=== Task goal ===
Please reproduce the entries below exactly, leaving the pictures out.
BEGIN Data to examine
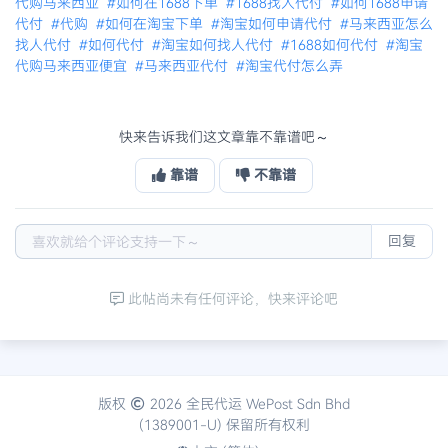
代购马来西亚
#如何在1688下单
#1688找人代付
#如何1688申请
代付
#代购
#如何在淘宝下单
#淘宝如何申请代付
#马来西亚怎么
找人代付
#如何代付
#淘宝如何找人代付
#1688如何代付
#淘宝
代购马来西亚便宜
#马来西亚代付
#淘宝代付怎么弄
快来告诉我们这文章靠不靠谱吧～
靠谱
不靠谱
回复
此帖尚未有任何评论，快来评论吧
版权
2026 全民代运 WePost Sdn Bhd
(1389001-U) 保留所有权利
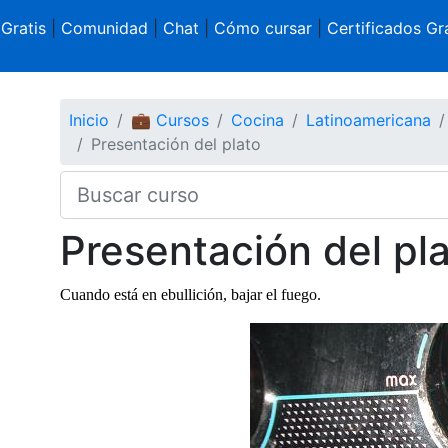
 Gratis
|
Comunidad
|
Chat
|
Cómo cursar
|
Certificados Gra
Inicio
💼 Cursos
Cocina
Latinoamericana
Presentación del plato
Presentación del pl
Cuando está en ebullición, bajar el fuego.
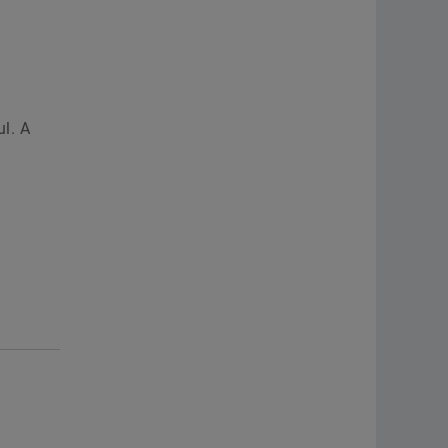
ul. A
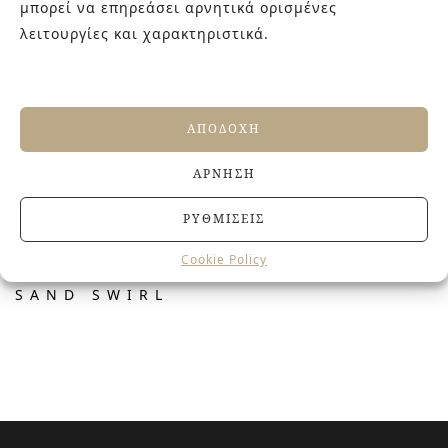
μπορεί να επηρεάσει αρνητικά ορισμένες
λειτουργίες και χαρακτηριστικά.
ΑΠΟΔΟΧΉ
ΆΡΝΗΣΗ
ΡΥΘΜΊΣΕΙΣ
Cookie Policy
SAND SWIRL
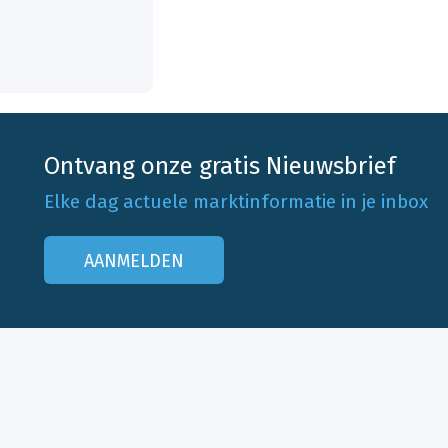
Ontvang onze gratis Nieuwsbrief
Elke dag actuele marktinformatie in je inbox
AANMELDEN
Onze klantenservice
Neem contact op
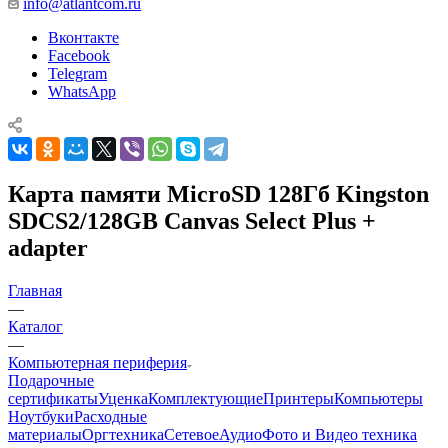
info@atlantcom.ru
Вконтакте
Facebook
Telegram
WhatsApp
Карта памяти MicroSD 128Гб Kingston
SDCS2/128GB Canvas Select Plus +
adapter
Главная
—
Каталог
—
Компьютерная периферия
Подарочные
сертификаты
Уценка
Комплектующие
Принтеры
Компьютеры
Ноутбуки
Расходные
материалы
Оргтехника
Сетевое
Аудио
Фото и Видео техника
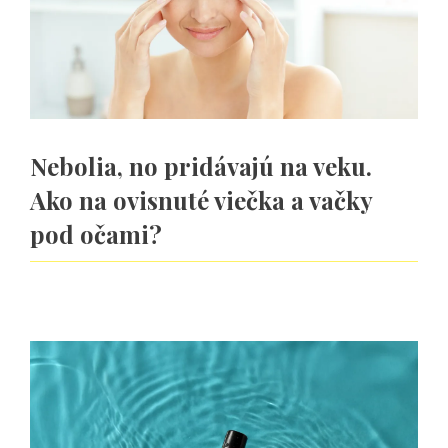
Nebolia, no pridávajú na veku.
Ako na ovisnuté viečka a vačky
pod očami?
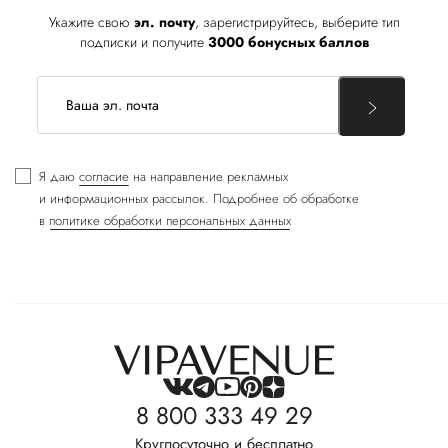
Укажите свою
эл. почту
, зарегистрируйтесь, выберите тип
подписки и получите
3000 бонусных баллов
Я даю
согласие
на направление рекламных
и информационных рассылок. Подробнее об обработке
в
политике обработки персональных данных
8 800 333 49 29
Круглосуточно и бесплатно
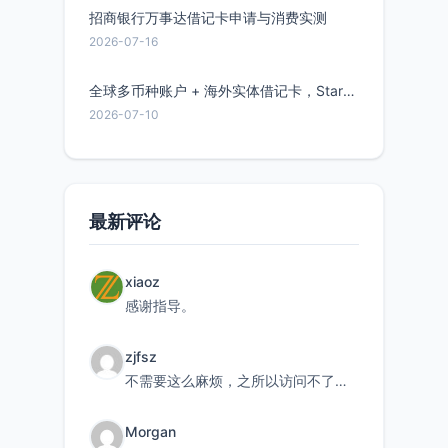
招商银行万事达借记卡申请与消费实测
2026-07-16
全球多币种账户 + 海外实体借记卡，Starryblu开户教程与注意事项
2026-07-10
最新评论
xiaoz
感谢指导。
zjfsz
不需要这么麻烦，之所以访问不了，是由于非对称路由的问题，在爱快主路由添加一条静态路由192.168.
Morgan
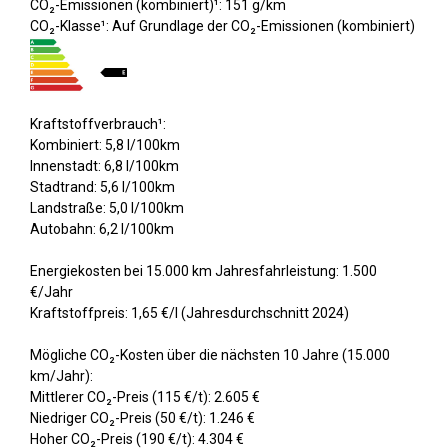
CO₂-Emissionen (kombiniert)¹: 151 g/km
CO₂-Klasse¹: Auf Grundlage der CO₂-Emissionen (kombiniert)
Kraftstoffverbrauch¹:
Kombiniert: 5,8 l/100km
Innenstadt: 6,8 l/100km
Stadtrand: 5,6 l/100km
Landstraße: 5,0 l/100km
Autobahn: 6,2 l/100km
Energiekosten bei 15.000 km Jahresfahrleistung: 1.500
€/Jahr
Kraftstoffpreis: 1,65 €/l (Jahresdurchschnitt 2024)
Mögliche CO₂-Kosten über die nächsten 10 Jahre (15.000
km/Jahr):
Mittlerer CO₂-Preis (115 €/t): 2.605 €
Niedriger CO₂-Preis (50 €/t): 1.246 €
Hoher CO₂-Preis (190 €/t): 4.304 €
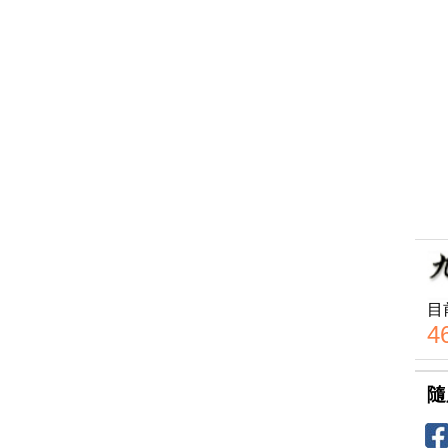
目
4
隨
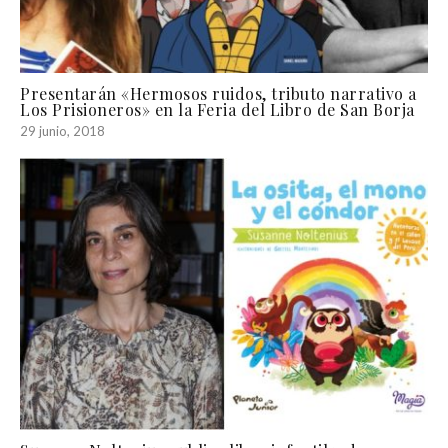
Presentarán «Hermosos ruidos, tributo narrativo a
Los Prisioneros» en la Feria del Libro de San Borja
29 junio, 2018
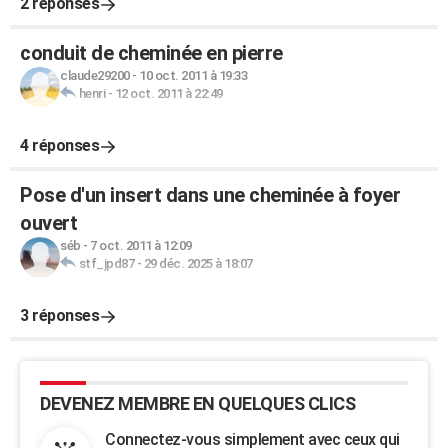
2 réponses
conduit de cheminée en pierre
claude29200
-
10 oct. 2011 à 19:33
henri
-
12 oct. 2011 à 22:49
4 réponses
Pose d'un insert dans une cheminée à foyer
ouvert
séb
-
7 oct. 2011 à 12:09
stf_jpd87
-
29 déc. 2025 à 18:07
3 réponses
DEVENEZ MEMBRE EN QUELQUES CLICS
Connectez-vous simplement avec ceux qui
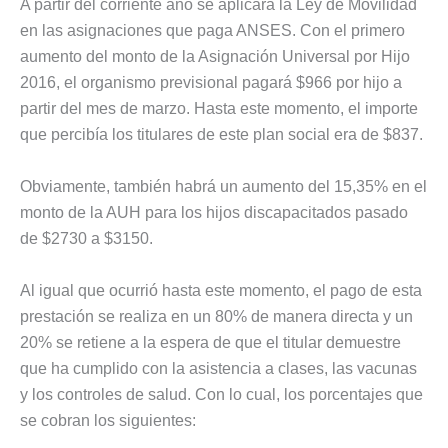
A partir del corriente año se aplicará la Ley de Movilidad
en las asignaciones que paga ANSES. Con el primero
aumento del monto de la Asignación Universal por Hijo
2016, el organismo previsional pagará $966 por hijo a
partir del mes de marzo. Hasta este momento, el importe
que percibía los titulares de este plan social era de $837.
Obviamente, también habrá un aumento del 15,35% en el
monto de la AUH para los hijos discapacitados pasado
de $2730 a $3150.
Al igual que ocurrió hasta este momento, el pago de esta
prestación se realiza en un 80% de manera directa y un
20% se retiene a la espera de que el titular demuestre
que ha cumplido con la asistencia a clases, las vacunas
y los controles de salud. Con lo cual, los porcentajes que
se cobran los siguientes:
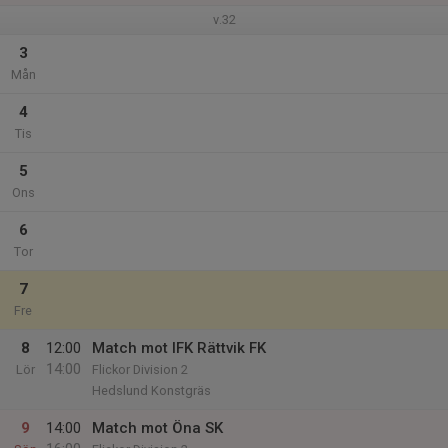
v.32
3
Mån
4
Tis
5
Ons
6
Tor
7
Fre
8
12:00
Match mot IFK Rättvik FK
14:00
Lör
Flickor Division 2
Hedslund Konstgräs
9
14:00
Match mot Öna SK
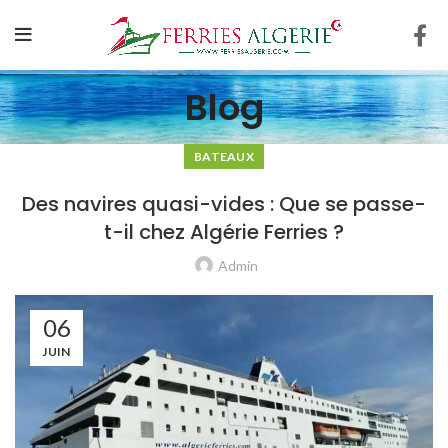
Blog
BATEAUX
Des navires quasi-vides : Que se passe-
t-il chez Algérie Ferries ?
Admin
06
JUIN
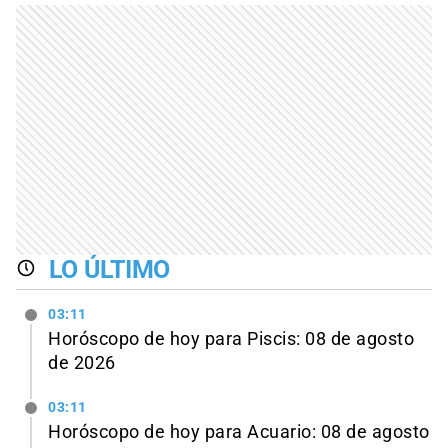
LO ÚLTIMO
03:11
Horóscopo de hoy para Piscis: 08 de agosto
de 2026
03:11
Horóscopo de hoy para Acuario: 08 de agosto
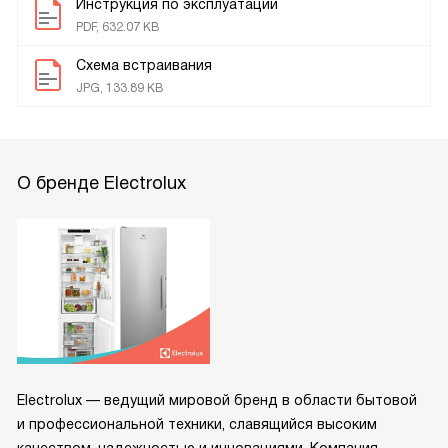
Инструкция по эксплуатации
PDF, 632.07 KB
Схема встраивания
JPG, 133.89 KB
О бренде Electrolux
Electrolux — ведущий мировой бренд в области бытовой
и профессиональной техники, славящийся высоким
END Data to examine
=== Finished task ===
代购马来西亚
#如何在1688下单
#1688找人代付
#如何1688申请
代付
#代购
#如何在淘宝下单
#淘宝如何申请代付
#马来西亚怎么
找人代付
#如何代付
#淘宝如何找人代付
#1688如何代付
#淘宝
代购马来西亚便宜
#马来西亚代付
#淘宝代付怎么弄
快来告诉我们这文章靠不靠谱吧～
靠谱
不靠谱
回复
此帖尚未有任何评论，快来评论吧
版权
2026 全民代运 WePost Sdn Bhd
(1389001-U) 保留所有权利
 Gratis
|
Comunidad
|
Chat
|
Cómo cursar
|
Certificados Gra
Inicio
💼 Cursos
Cocina
Latinoamericana
Presentación del plato
Presentación del pl
Cuando está en ebullición, bajar el fuego.
ul. A
μπορεί να επηρεάσει αρνητικά ορισμένες
λειτουργίες και χαρακτηριστικά.
ΑΠΟΔΟΧΉ
ΆΡΝΗΣΗ
ΡΥΘΜΊΣΕΙΣ
Cookie Policy
SAND SWIRL
Ontvang onze gratis Nieuwsbrief
Elke dag actuele marktinformatie in je inbox
AANMELDEN
Onze klantenservice
Neem contact op
info@atlantcom.ru
Вконтакте
Facebook
Telegram
WhatsApp
Карта памяти MicroSD 128Гб Kingston
SDCS2/128GB Canvas Select Plus +
adapter
Главная
—
Каталог
—
Компьютерная периферия
Подарочные
сертификаты
Уценка
Комплектующие
Принтеры
Компьютеры
Ноутбуки
Расходные
материалы
Оргтехника
Сетевое
Аудио
Фото и Видео техника
Nebolia, no pridávajú na veku.
Ako na ovisnuté viečka a vačky
pod očami?
Укажите свою
эл. почту
, зарегистрируйтесь, выберите тип
подписки и получите
3000 бонусных баллов
Я даю
согласие
на направление рекламных
и информационных рассылок. Подробнее об обработке
в
политике обработки персональных данных
8 800 333 49 29
Круглосуточно и бесплатно
招商银行万事达借记卡申请与消费实测
2026-07-16
全球多币种账户 + 海外实体借记卡，Starryblu开户教程与注意事项
2026-07-10
最新评论
xiaoz
感谢指导。
zjfsz
不需要这么麻烦，之所以访问不了，是由于非对称路由的问题，在爱快主路由添加一条静态路由192.168.
Morgan
CO₂-Emissionen (kombiniert)¹: 151 g/km
CO₂-Klasse¹: Auf Grundlage der CO₂-Emissionen (kombiniert)
Kraftstoffverbrauch¹:
Kombiniert: 5,8 l/100km
Innenstadt: 6,8 l/100km
Stadtrand: 5,6 l/100km
Landstraße: 5,0 l/100km
Autobahn: 6,2 l/100km
Energiekosten bei 15.000 km Jahresfahrleistung: 1.500
€/Jahr
Kraftstoffpreis: 1,65 €/l (Jahresdurchschnitt 2024)
Mögliche CO₂-Kosten über die nächsten 10 Jahre (15.000
km/Jahr):
Mittlerer CO₂-Preis (115 €/t): 2.605 €
Niedriger CO₂-Preis (50 €/t): 1.246 €
Hoher CO₂-Preis (190 €/t): 4.304 €
目
4
隨
Presentarán «Hermosos ruidos, tributo narrativo a
Los Prisioneros» en la Feria del Libro de San Borja
29 junio, 2018
2 réponses
conduit de cheminée en pierre
claude29200
-
10 oct. 2011 à 19:33
henri
-
12 oct. 2011 à 22:49
4 réponses
Pose d'un insert dans une cheminée à foyer
ouvert
séb
-
7 oct. 2011 à 12:09
stf_jpd87
-
29 déc. 2025 à 18:07
3 réponses
DEVENEZ MEMBRE EN QUELQUES CLICS
Connectez-vous simplement avec ceux qui
A partir del corriente año se aplicará la Ley de Movilidad
en las asignaciones que paga ANSES. Con el primero
aumento del monto de la Asignación Universal por Hijo
2016, el organismo previsional pagará $966 por hijo a
partir del mes de marzo. Hasta este momento, el importe
que percibía los titulares de este plan social era de $837.
Obviamente, también habrá un aumento del 15,35% en el
monto de la AUH para los hijos discapacitados pasado
de $2730 a $3150.
Al igual que ocurrió hasta este momento, el pago de esta
prestación se realiza en un 80% de manera directa y un
20% se retiene a la espera de que el titular demuestre
que ha cumplido con la asistencia a clases, las vacunas
y los controles de salud. Con lo cual, los porcentajes que
se cobran los siguientes:
v.32
3
Mån
4
Tis
5
Ons
6
Tor
7
Fre
8
12:00
Match mot IFK Rättvik FK
14:00
Lör
Flickor Division 2
Hedslund Konstgräs
9
14:00
Match mot Öna SK
Blog
BATEAUX
Des navires quasi-vides : Que se passe-
t-il chez Algérie Ferries ?
Admin
06
JUIN
LO ÚLTIMO
03:11
Horóscopo de hoy para Piscis: 08 de agosto
de 2026
03:11
Horóscopo de hoy para Acuario: 08 de agosto
Инструкция по эксплуатации
PDF, 632.07 KB
Схема встраивания
JPG, 133.89 KB
О бренде Electrolux
Electrolux — ведущий мировой бренд в области бытовой
и профессиональной техники, славящийся высоким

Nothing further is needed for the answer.